#### What you are asked to do:
In the records below, work out how many lines hold the word "unit". Report the number alone.

[[ Data extracts open ]]

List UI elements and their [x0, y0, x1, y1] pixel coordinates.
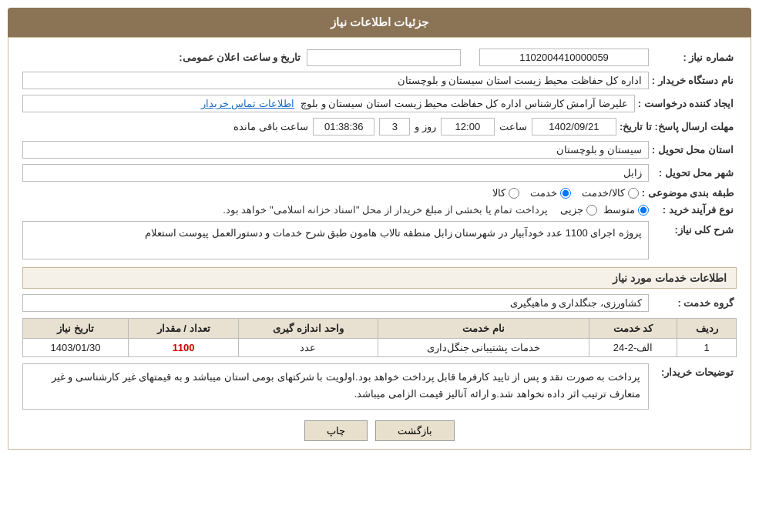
category-option-kala: کالا	[492, 187, 519, 199]
deadline-days-label: روز و	[415, 121, 436, 132]
city-label: شهر محل تحویل :	[652, 167, 737, 179]
city-value: زابل	[22, 164, 649, 182]
province-value: سیستان و بلوچستان	[22, 141, 649, 159]
deadline-label: مهلت ارسال پاسخ: تا تاریخ:	[620, 121, 737, 132]
buyer-org-label: نام دستگاه خریدار :	[652, 75, 737, 86]
deadline-days: 3	[379, 118, 410, 136]
service-table-section: ردیف کد خدمت نام خدمت واحد اندازه گیری ت…	[22, 318, 737, 357]
page-wrapper: جزئیات اطلاعات نیاز شماره نیاز : 1102004…	[0, 0, 759, 532]
col-header-row-num: ردیف	[677, 319, 737, 339]
process-label-jozi: جزیی	[560, 204, 583, 216]
requester-contact-link[interactable]: اطلاعات تماس خریدار	[201, 98, 294, 109]
category-radio-khedmat[interactable]	[560, 188, 571, 199]
col-header-unit: واحد اندازه گیری	[239, 319, 378, 339]
col-header-quantity: تعداد / مقدار	[128, 319, 238, 339]
cell-code: الف-2-24	[589, 339, 677, 357]
col-header-name: نام خدمت	[378, 319, 589, 339]
service-table: ردیف کد خدمت نام خدمت واحد اندازه گیری ت…	[22, 318, 737, 357]
announce-datetime-value	[307, 49, 461, 66]
category-label: طبقه بندی موضوعی :	[642, 187, 737, 199]
requester-row: ایجاد کننده درخواست : علیرضا آرامش کارشن…	[22, 95, 737, 112]
page-title: جزئیات اطلاعات نیاز	[8, 8, 751, 37]
province-row: استان محل تحویل : سیستان و بلوچستان	[22, 141, 737, 159]
deadline-time-label: ساعت	[499, 121, 527, 132]
buyer-org-value: اداره کل حفاظت محیط زیست استان سیستان و …	[22, 72, 649, 89]
main-container: شماره نیاز : 1102004410000059 تاریخ و سا…	[8, 37, 751, 450]
footer-buttons: بازگشت چاپ	[22, 420, 737, 441]
cell-row-num: 1	[677, 339, 737, 357]
requester-value-box: علیرضا آرامش کارشناس اداره کل حفاظت محیط…	[22, 95, 635, 112]
deadline-row: مهلت ارسال پاسخ: تا تاریخ: 1402/09/21 سا…	[22, 118, 737, 136]
service-group-row: گروه خدمت : کشاورزی، جنگلداری و ماهیگیری	[22, 294, 737, 312]
city-row: شهر محل تحویل : زابل	[22, 164, 737, 182]
col-header-code: کد خدمت	[589, 319, 677, 339]
buyer-notes-row: توضیحات خریدار: پرداخت به صورت نقد و پس …	[22, 363, 737, 410]
category-label-kala: کالا	[492, 187, 505, 199]
reference-row: شماره نیاز : 1102004410000059 تاریخ و سا…	[22, 49, 737, 66]
description-row: شرح کلی نیاز: پروژه اجرای 1100 عدد خودآب…	[22, 221, 737, 259]
reference-label: شماره نیاز :	[652, 52, 737, 63]
category-radio-kala[interactable]	[509, 188, 519, 199]
buyer-org-row: نام دستگاه خریدار : اداره کل حفاظت محیط …	[22, 72, 737, 89]
cell-date: 1403/01/30	[23, 339, 129, 357]
deadline-date: 1402/09/21	[532, 118, 616, 136]
reference-value: 1102004410000059	[479, 49, 649, 66]
announce-datetime-label: تاریخ و ساعت اعلان عمومی:	[174, 52, 304, 63]
process-note: پرداخت تمام یا بخشی از مبلغ خریدار از مح…	[223, 204, 548, 216]
buyer-notes-value: پرداخت به صورت نقد و پس از تایید کارفرما…	[22, 363, 649, 410]
service-group-value: کشاورزی، جنگلداری و ماهیگیری	[22, 294, 649, 312]
process-row: نوع فرآیند خرید : متوسط جزیی پرداخت تمام…	[22, 204, 737, 216]
process-radio-motavaset[interactable]	[638, 205, 649, 216]
province-label: استان محل تحویل :	[652, 144, 737, 156]
category-radio-kala-khedmat[interactable]	[628, 188, 639, 199]
back-button[interactable]: بازگشت	[375, 420, 455, 441]
buyer-notes-label: توضیحات خریدار:	[652, 363, 737, 378]
table-row: 1 الف-2-24 خدمات پشتیبانی جنگل‌داری عدد …	[23, 339, 737, 357]
category-label-khedmat: خدمت	[530, 187, 557, 199]
category-option-kala-khedmat: کالا/خدمت	[582, 187, 639, 199]
description-label: شرح کلی نیاز:	[652, 221, 737, 236]
requester-value: علیرضا آرامش کارشناس اداره کل حفاظت محیط…	[301, 98, 628, 109]
service-group-label: گروه خدمت :	[652, 297, 737, 309]
process-label: نوع فرآیند خرید :	[652, 204, 737, 216]
process-label-motavaset: متوسط	[603, 204, 635, 216]
table-header-row: ردیف کد خدمت نام خدمت واحد اندازه گیری ت…	[23, 319, 737, 339]
category-radio-group: کالا/خدمت خدمت کالا	[492, 187, 639, 199]
requester-label: ایجاد کننده درخواست :	[638, 98, 737, 109]
process-option-motavaset: متوسط	[603, 204, 649, 216]
cell-unit: عدد	[239, 339, 378, 357]
category-row: طبقه بندی موضوعی : کالا/خدمت خدمت کالا	[22, 187, 737, 199]
service-info-title: اطلاعات خدمات مورد نیاز	[22, 267, 737, 289]
process-option-jozi: جزیی	[560, 204, 597, 216]
process-type-row: متوسط جزیی پرداخت تمام یا بخشی از مبلغ خ…	[223, 204, 649, 216]
col-header-date: تاریخ نیاز	[23, 319, 129, 339]
category-option-khedmat: خدمت	[530, 187, 571, 199]
description-value: پروژه اجرای 1100 عدد خودآبیار در شهرستان…	[22, 221, 649, 259]
cell-quantity: 1100	[128, 339, 238, 357]
deadline-remaining-label: ساعت باقی مانده	[233, 121, 308, 132]
process-radio-jozi[interactable]	[586, 205, 597, 216]
deadline-time: 12:00	[441, 118, 495, 136]
category-label-kala-khedmat: کالا/خدمت	[582, 187, 625, 199]
print-button[interactable]: چاپ	[304, 420, 368, 441]
deadline-date-time: 1402/09/21 ساعت 12:00 روز و 3 01:38:36 س…	[22, 118, 616, 136]
deadline-remaining: 01:38:36	[313, 118, 374, 136]
cell-name: خدمات پشتیبانی جنگل‌داری	[378, 339, 589, 357]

[[ Data extracts closed ]]

#### Reply:
2